Study reveals how humans learn hidden motives to achieve accurate social prediction
Humans are uniquely capable of predicting the behavior of other humans in a vast array of social situations. Yet, very little has been understood about the cognitive mechanisms that enable people to perform this activity on a daily basis.
In a new study published in the journal Nature Human Behaviour on Nov. 8, a team of researchers affiliated with Brown University’s Carney Institute for Brain Science provides critical insight as to how humans can learn the hidden motives of other humans to predict their behavior.
“People have this amazing ability to figure out another person's motives, such as greed and risk aversion,” said senior author Oriel FeldmanHall, Alfred Manning Assistant Professor of Cognitive, Linguistic and Psychological Sciences. “Motives like these are stable over time. Even though we might behave differently depending on the given situation, the motives that underlie our actions are more immutable.”
To demonstrate how humans infer motives to predict the behavior of other humans, the researchers designed an experimental social prediction game, which was presented as a two-by-two grid with four possible outcomes.
Each quadrant in the grid was split in two, with the player earning the value in the lower half and the opponent earning the value in the upper half. Two of the four outcomes had the same payoffs for every trial.
The payoffs for the other two outcomes were determined from a four-by-four grid that the researchers refer to as the “game space,” which included four different economic games: harmony game (HG), snowdrift game (SG), stag hunt (SH) and prisoner’s dilemma (PD).
“The key innovation of the design of the primary games was the idea of a ‘game space’ in which you never encounter exactly the same game or social tensions,” said study author Matthew Nassar, an assistant professor of neuroscience at Brown who played a role in developing the computational models that enabled the researchers to understand the patterns of behavior across trials.
The players performed in accordance with four different strategies: a greedy strategy that maximizes the payoff, a risk-averse strategy that maximizes the minimal payoff, inverse-greedy—for example, someone who minimizes the payoff—and inverse risk-averse, such as someone who minimizes the maximal payoff.
In the stag hunt game, as pictured in the image on the right, a greedy player will cooperate because the payoff for mutual cooperation is higher than the sucker’s payoff, the temptation to defect, and mutual defection. In the snow drift game, however, a greedy player will defect because the payoff is higher than the payoff for mutual cooperation. Even though the player's behavior (cooperate or defect) changes during these two games, the underlying motivation (greed) remains stable.

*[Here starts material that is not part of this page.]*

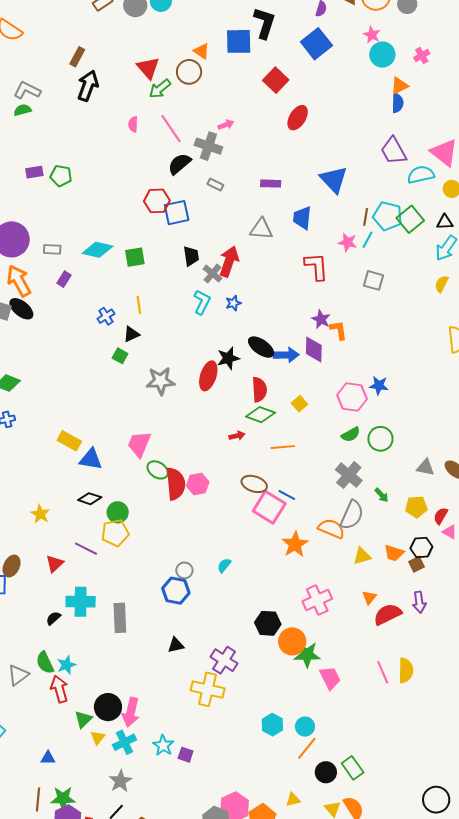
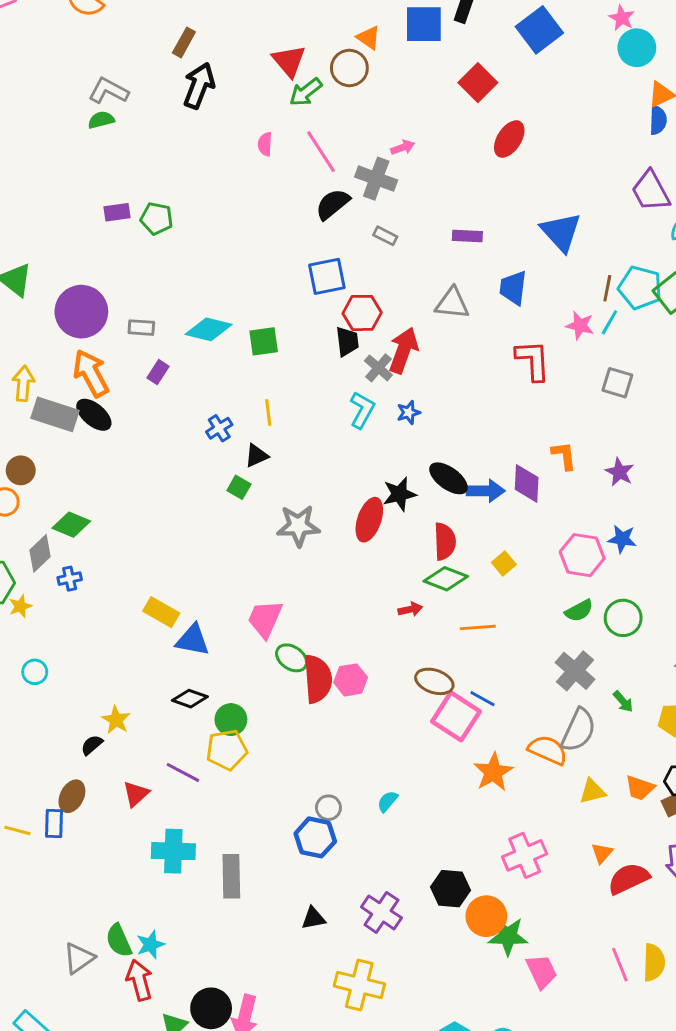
red hexagon: (157, 201) -> (362, 313), moved
purple star: (321, 319) -> (619, 472), moved
black semicircle: (53, 618) -> (92, 745), moved
purple cross: (224, 660) -> (381, 912), moved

The researchers learned that people can generalize observed social interactions to make social predictions in new, unique situations that extend beyond the game space, and that their strategy for doing so involves inference of the underlying motivations of others, and differs massively across individuals in terms of what motivations they consider or weigh heavily.
According to Nassar, these findings can have an impact on the field of social learning. “I think the field of social learning will likely take a cue from this study and recognize that the most impressive feats solved by the social brain are not the ability to learn from experience,” said Nassar, “but the ability to select and combine those experiences to make social decisions in completely novel situations.”
As a next step, the researchers said they plan to leverage functional magnetic resonance imaging (fMRI) to better understand the neural mechanisms that underlie generalization. They are also collaborating on projects that try to understand how exactly the brain combines multiple pieces of information to make a social or non-social decision.
Additional contributors to the study include Jeroen M. van Baar, the study’s first-author and a former postdoctoral researcher at Brown, and Wenning Deng, a former research assistant in the FeldmanHall Lab who graduated from Brown University in May 2021.